The National Network of Fusion Centers (Network) was developed in the wake of the 9/11 terrorist attacks to close the gaps in information sharing between Federal, State and local law enforcement and emergency responders. Currently, the Network includes 78 fusion centers across 49 states, three territories and the District of Columbia.
Fusion centers serve as hubs of strategic analysis and information sharing where Federal, State, and local agencies are all represented in one location. State and local crime data is coordinated, gathered and reviewed to determine if there is any potential connection to terrorist activity. In addition, Federal terrorism-related information is shared with State and local law enforcement.
The Committee's review concludes that the Network is not functioning as cohesively as it should be and fusion centers are facing numerous challenges that prevent the Network from realizing its full potential to help secure the homeland. Over the course of nineteen months, the Committee logged 147 meeting hours during visits to 32 fusion centers, in addition to briefings and discussions with Federal partners and the National Fusion Center Association.
The full report is available here: http://homeland.house.gov/sites/homeland.house.gov/files/documents/CHS%20SLFC%20Report%202013%20FINAL.pdf.
Chairman McCaul: "Fusion centers were created after 9/11 to correct the failure of information sharing between federal agencies and state and local law enforcement. While much progress has been made, breakdowns in information sharing continue today and the terrorist attacks at Ford Hood and the Boston Marathon are painful examples. The Committee's evaluation found that while the Network of fusion centers is a vital part of our Nation's counterterrorism efforts, it is not currently functioning at its full potential.
"For example, while it is more important than ever for Federal fusion center partners to work together to increase information sharing with state and local law enforcement, the FBI is actually removing analysts and information sharing tools from them. This and other important issues are examined in the Report in an effort to identify ways to improve our counterterrorism efforts. The goal of this report is to aid fusion centers in filling in their capability gaps. I urge them, and their federal, state and local partners to implement the report's recommendations to ensure the Network reaches its full potential to help secure the homeland."
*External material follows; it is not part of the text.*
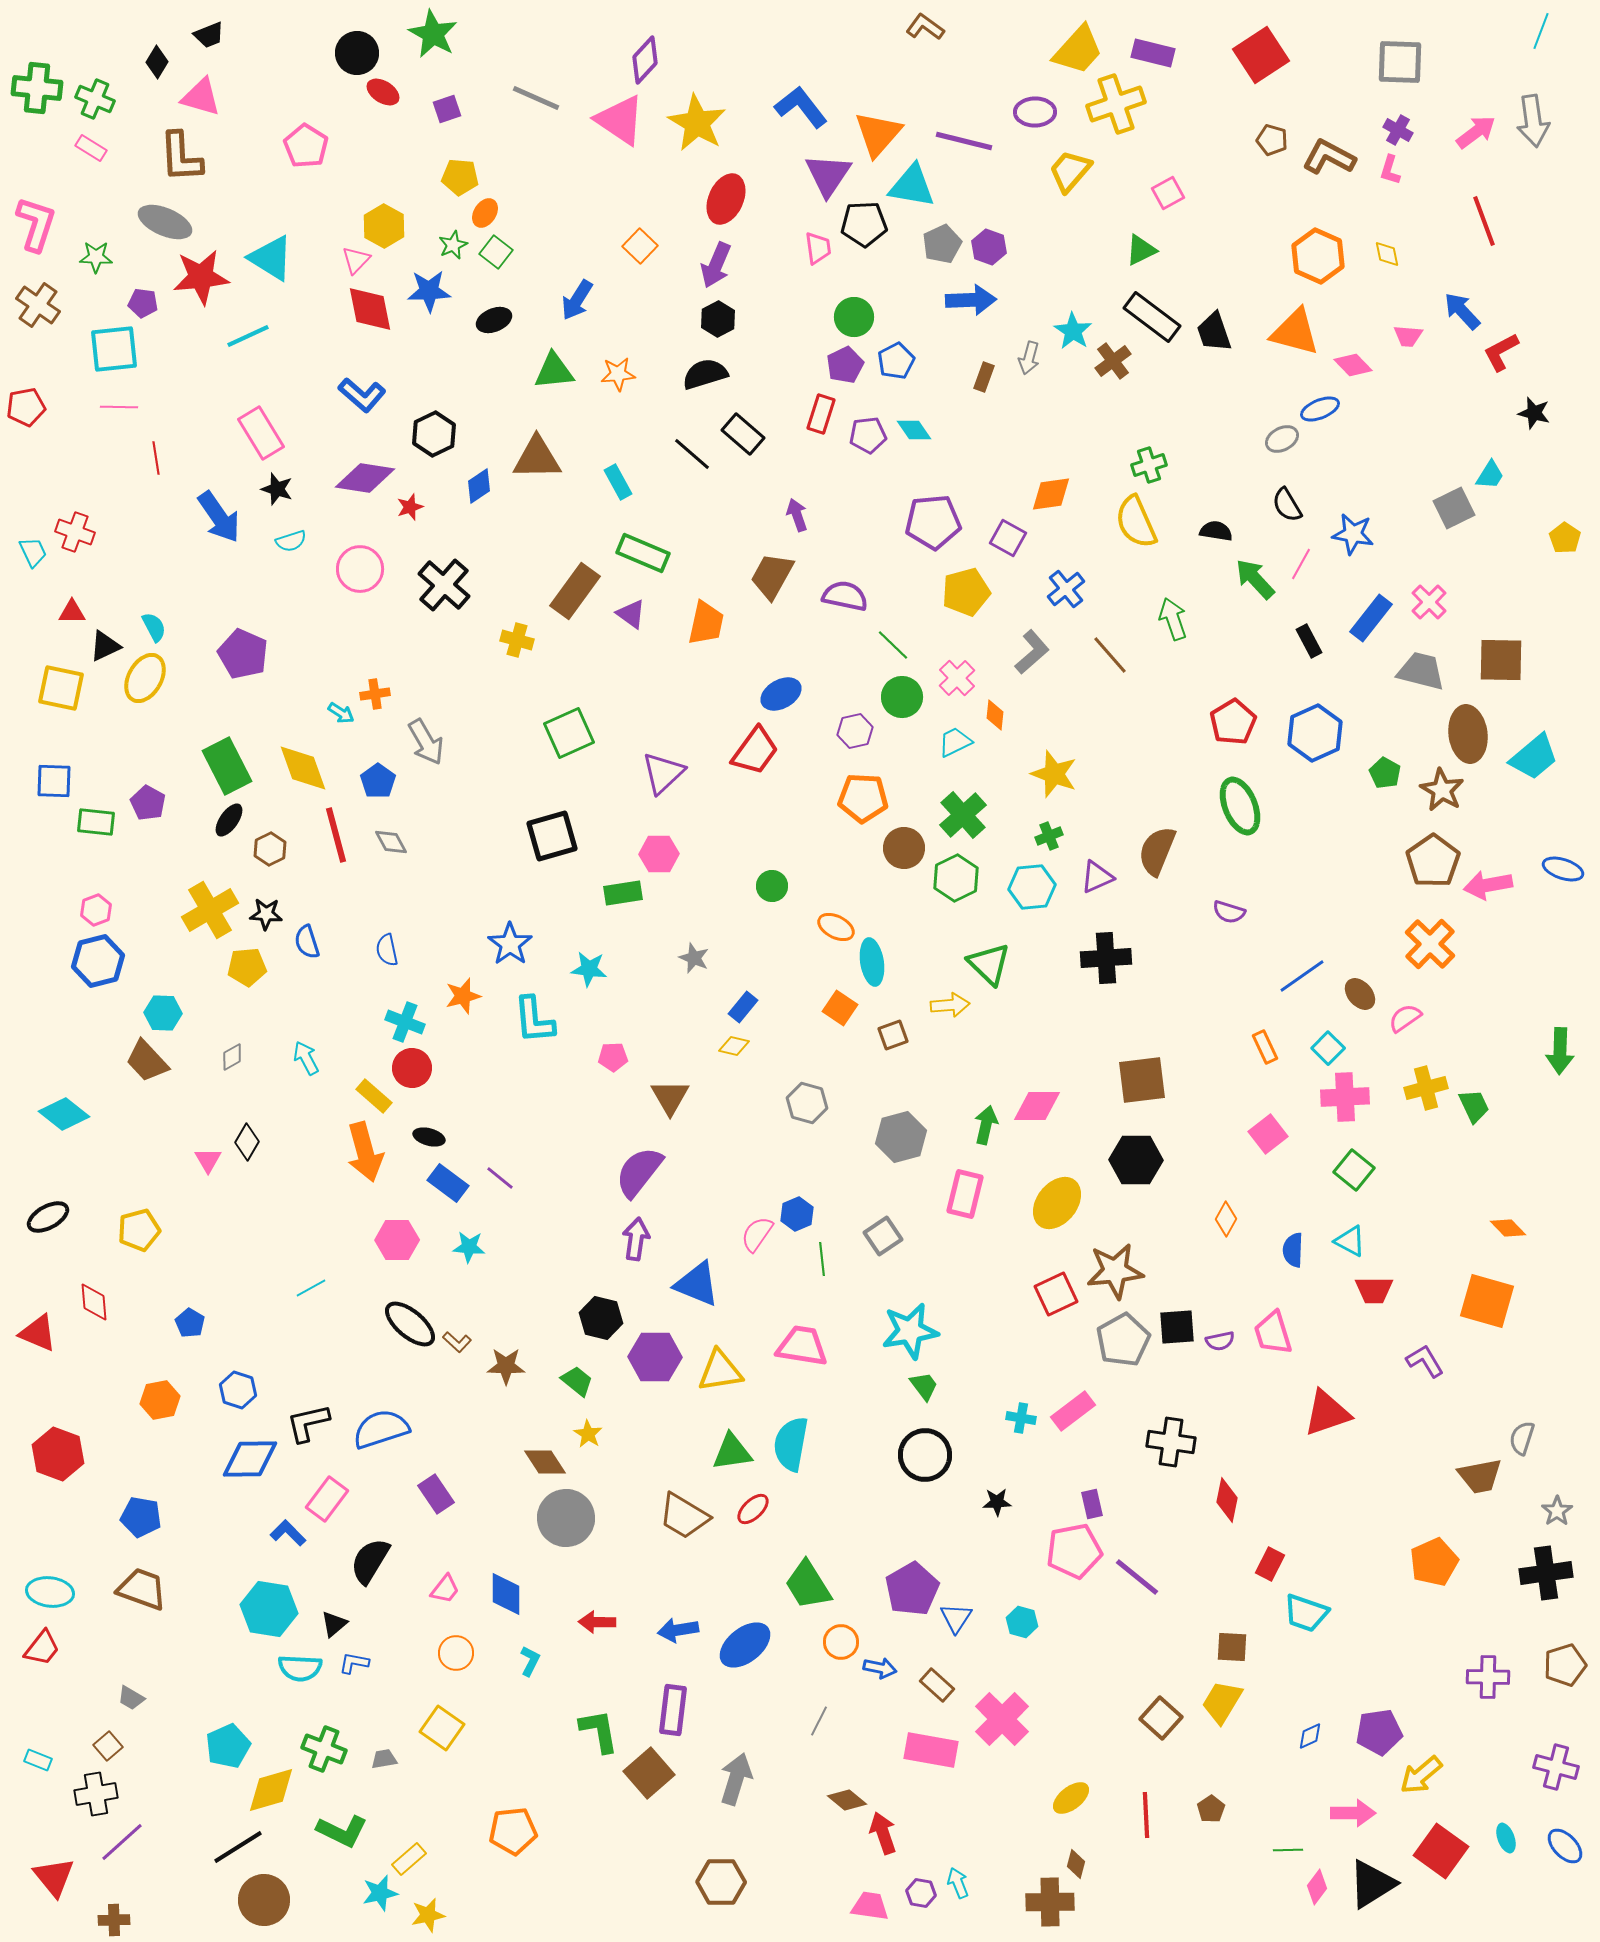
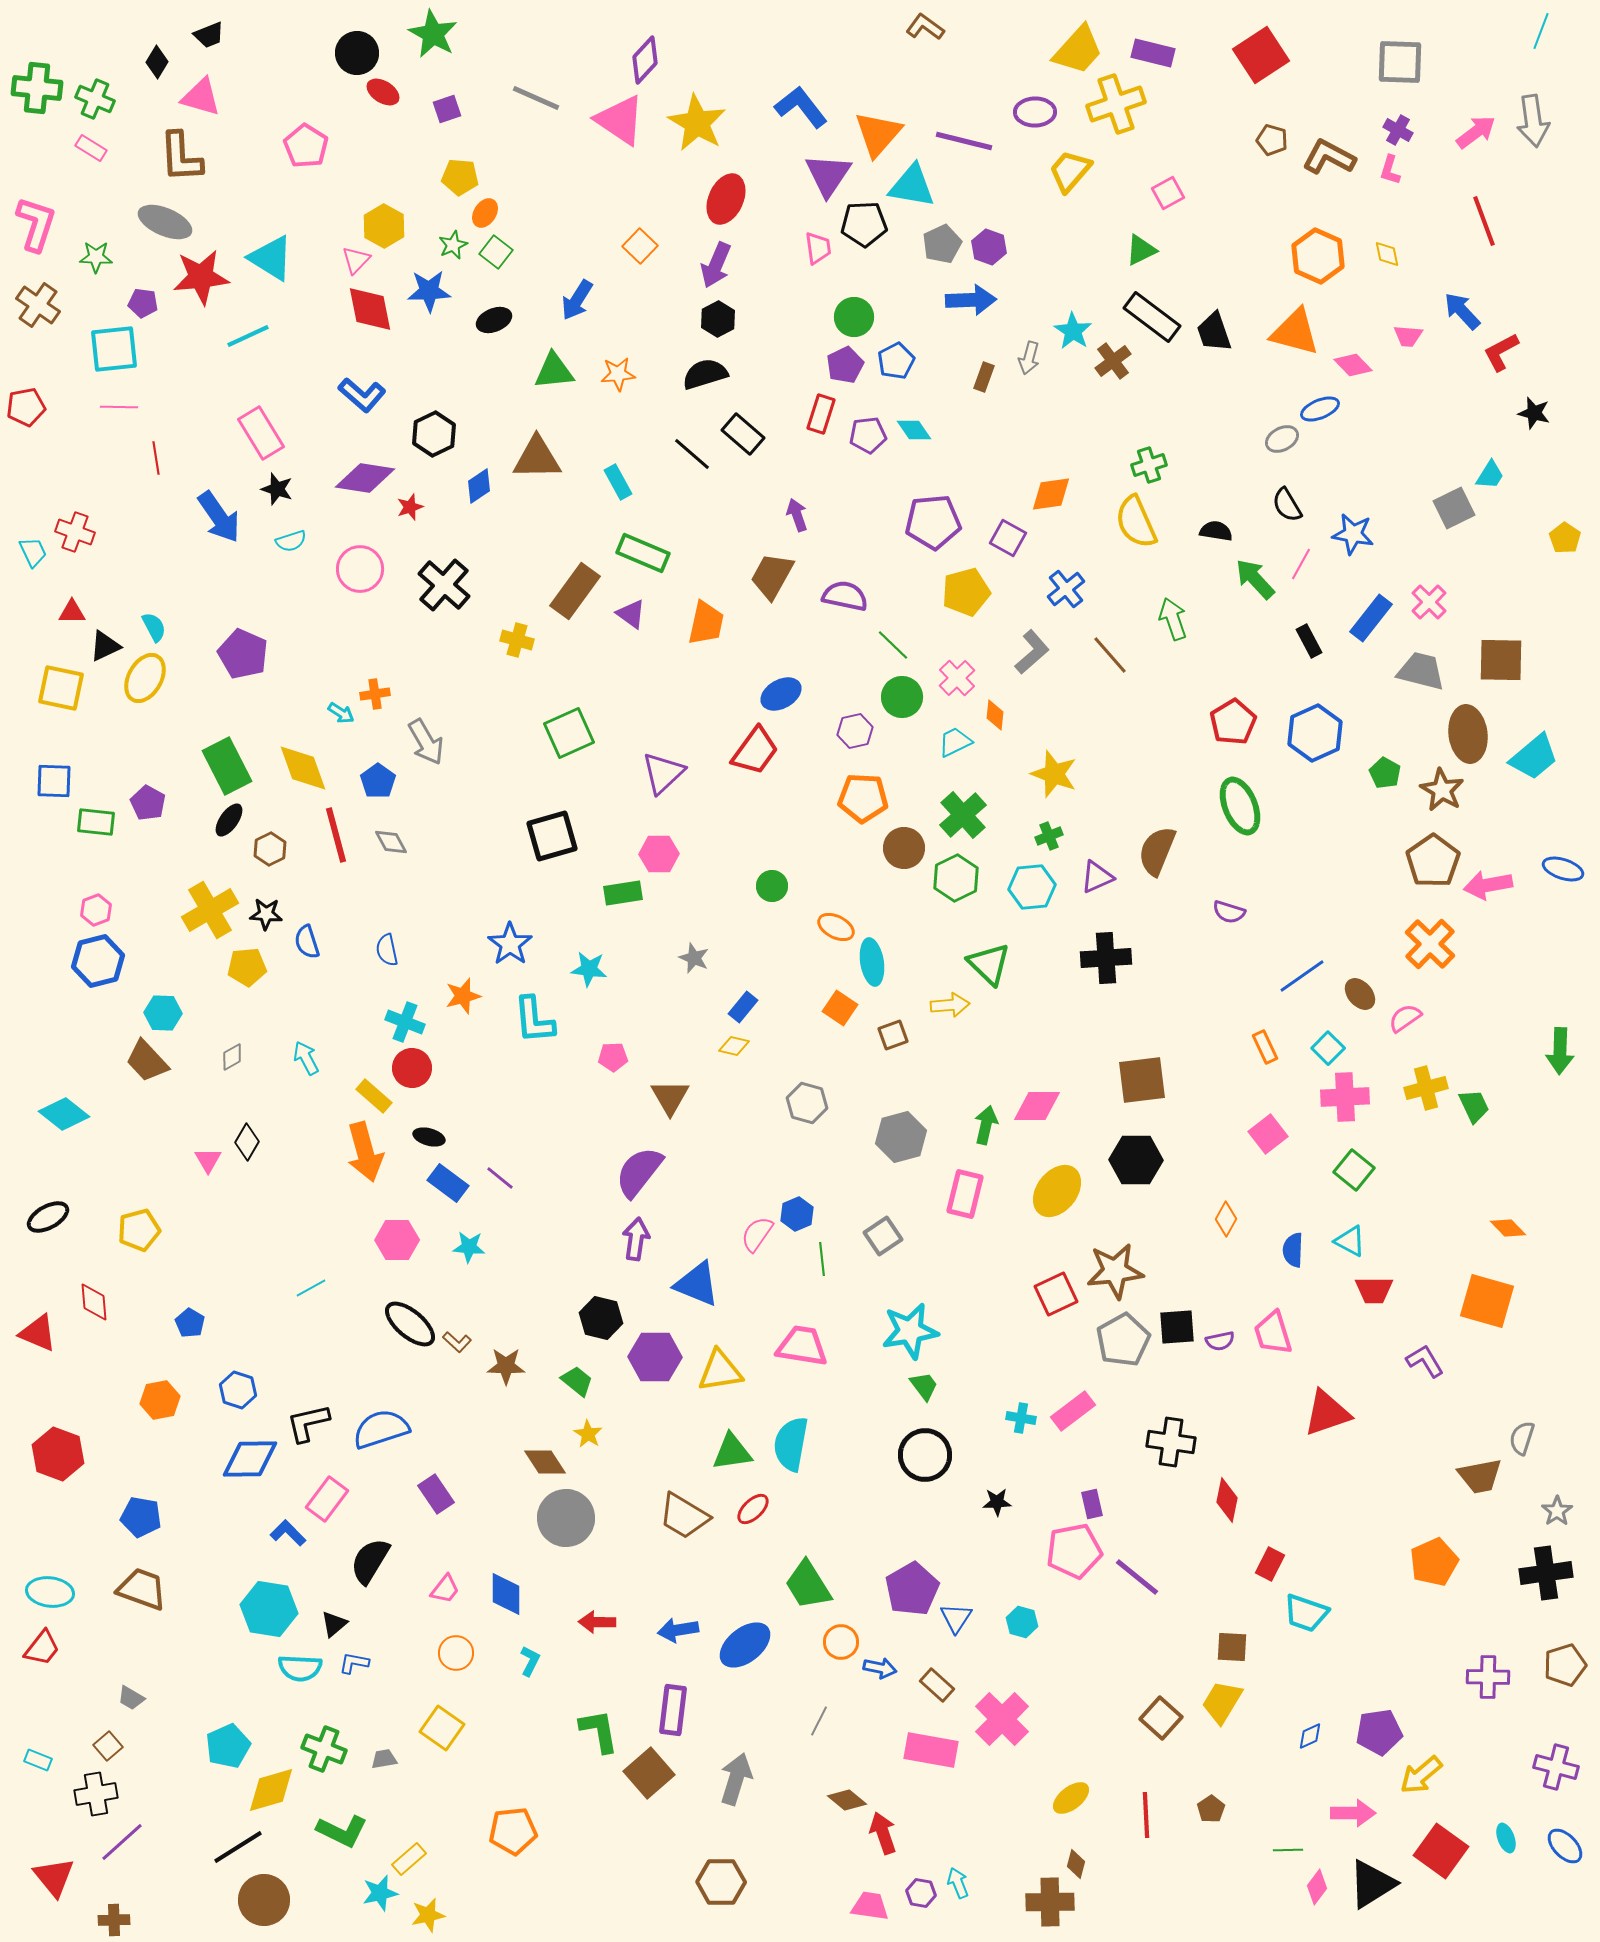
yellow ellipse at (1057, 1203): moved 12 px up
Subcommittee Chairman King: "Nearly 12 years after the 9/11 terrorist attacks, the tragic events in Boston highlight that more work needs to be done to connect the dots. Ensuring critical information sharing between Federal, State and local law enforcement is vital for national counterterrorism and homeland security efforts. This comprehensive report offers 25 recommendations to improve information sharing and analysis, enhance the role of fusion centers, ensure that emergency response providers are fully incorporated into the process, and tear down remaining intelligence stovepipes. My Subcommittee will continue to work with Federal, State, and local entities to ensure that these issues are addressed."